Economists from the Bank of International Settlements (BIS), widely dubbed “the central bankers’ central bank,” have issued a warning that should central banks in Europe and Japan continue to cut interest rates into negative territory for much longer, this unconventional monetary policy will backfire.
The cautionary statement summarises research by BIS, published on Sunday 6th March (and timed to be digested before the European Central Bank’s next policy meeting on the 10th), warning that should rates fall further below zero or remain negative for a lengthy period, the response by individuals and financial institutions will be unpredictable.
For currency watchers, cleaving to their tried-and-tested Forex trading strategies might be the best means of managing turbulence and unpredictability on the Forex markets. However, intensified turbulence and unpredictability there will be, according to BIS, if monetary policy continues in this direction.
Markets expect the ECB to drive its deposit rate deeper into the negative zone on Thursday, slicing 10 basis points to bring it to minus 0.4 percent, in an effort to ward off deflation. The policy is not without its critics: banks have been warning that it is short-sighted to deliberately weaken currencies, while investors have protested that banks are left having to foot too much of the bill for what is an entirely experimental policy.

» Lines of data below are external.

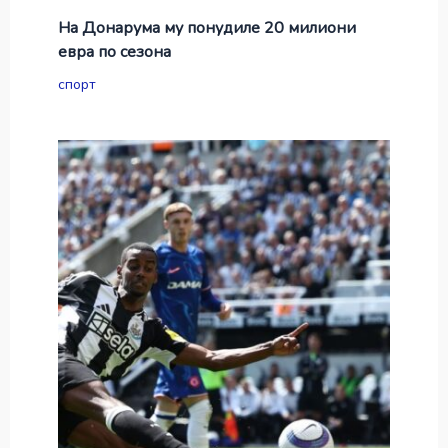
На Донарума му понудиле 20 милиони
евра по сезона
спорт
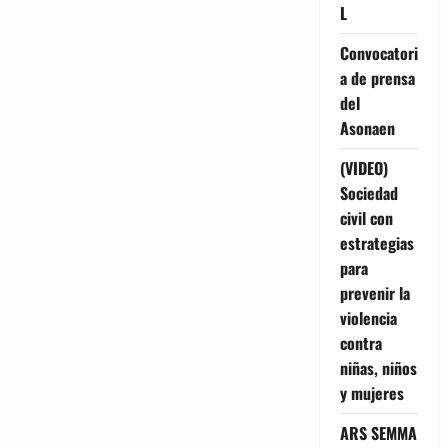
L
Convocatori
a de prensa
del
Asonaen
(VIDEO)
Sociedad
civil con
estrategias
para
prevenir la
violencia
contra
niñas, niños
y mujeres
ARS SEMMA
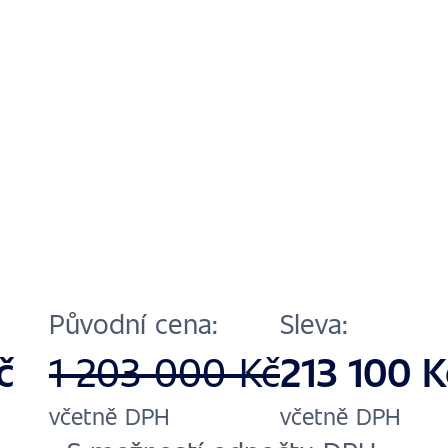
1/17
Původní cena:
Sleva:
Kč
213 100 K
1 203 000 Kč
včetně DPH
včetně DPH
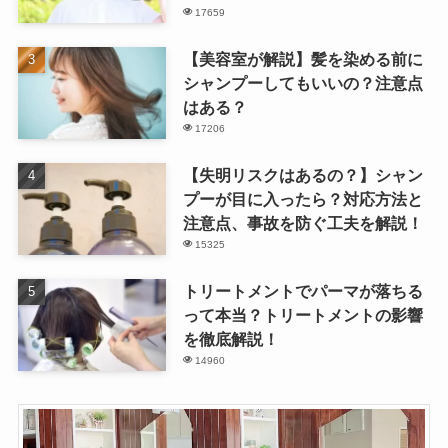
17659
【美容室が解説】髪を染める前に
シャンプーしてもいいの？注意点
はある？
17206
【失明リスクはあるの？】シャン
プーが目に入ったら？対応方法と
注意点、事故を防ぐ工夫を解説！
15325
トリートメントでパーマが落ちる
って本当？トリートメントの影響
を徹底解説！
14960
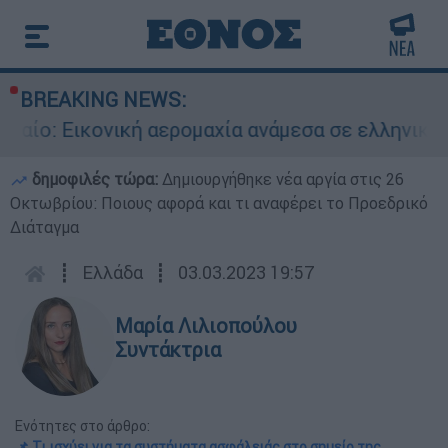
BREAKING NEWS:
ονική αερομαχία ανάμεσα σε ελληνικά και τουρκ
δημοφιλές τώρα:
Δημιουργήθηκε νέα αργία στις 26
Οκτωβρίου: Ποιους αφορά και τι αναφέρει το Προεδρικό
Διάταγμα
┋
Ελλάδα
┋
03.03.2023 19:57
Μαρία Λιλιοπούλου
Συντάκτρια
Ενότητες στο άρθρο:
📌 Τι ισχύει για τα συστήματα ασφάλειάς στο σημείο της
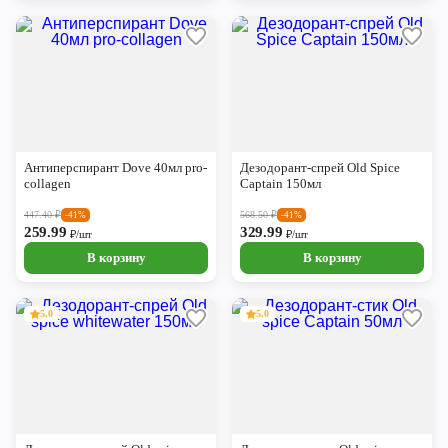
Антиперспирант Dove 40мл pro-
Дезодорант-спрей Old Spice
collagen
Captain 150мл
447.40
₽
568.50
₽
-41%
-41%
259.99
329.99
₽/шт
₽/шт
В корзину
В корзину
5.0
5.0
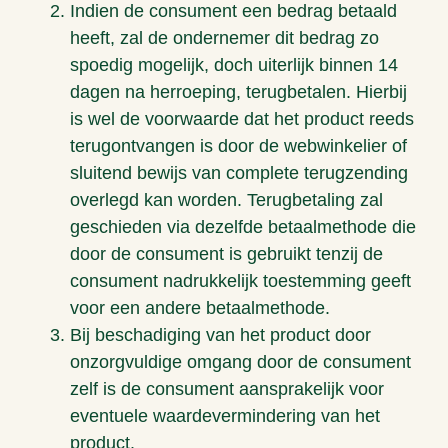
Indien de consument een bedrag betaald
heeft, zal de ondernemer dit bedrag zo
spoedig mogelijk, doch uiterlijk binnen 14
dagen na herroeping, terugbetalen. Hierbij
is wel de voorwaarde dat het product reeds
terugontvangen is door de webwinkelier of
sluitend bewijs van complete terugzending
overlegd kan worden. Terugbetaling zal
geschieden via dezelfde betaalmethode die
door de consument is gebruikt tenzij de
consument nadrukkelijk toestemming geeft
voor een andere betaalmethode.
Bij beschadiging van het product door
onzorgvuldige omgang door de consument
zelf is de consument aansprakelijk voor
eventuele waardevermindering van het
product.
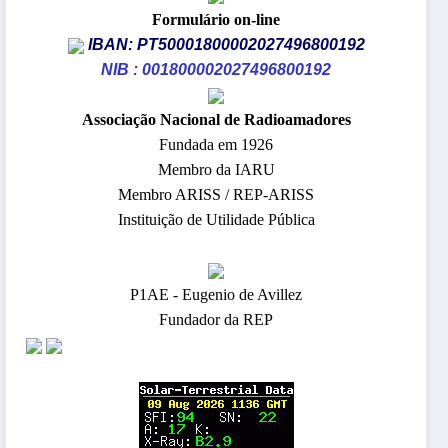
Formulário on-line
IBAN: PT50001800002027496800192
NIB : 001800002027496800192
​Associação Nacional de Radioamadores
Fundada em 1926
Membro da IARU
Membro ARISS / REP-ARISS
Instituição de Utilidade Pública
P1AE - Eugenio de Avillez
Fundador da REP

The BIS study points to some unexpected effects of the policy: retail deposits have been insulated, while a number of mortgage rates in Switzerland have “perversely increased.”
BIS economists Morten Bech and Aytek Malkhozov said “If negative policy rates do not feed into lending rates for households and firms, they largely lose their rationale.
“On the other hand, if negative policy rates are transmitted to lending rates for firms and households, then there will be knock-on effects on bank profitability unless negative rates are also imposed on deposits, raising questions as to the stability of the retail deposit base.”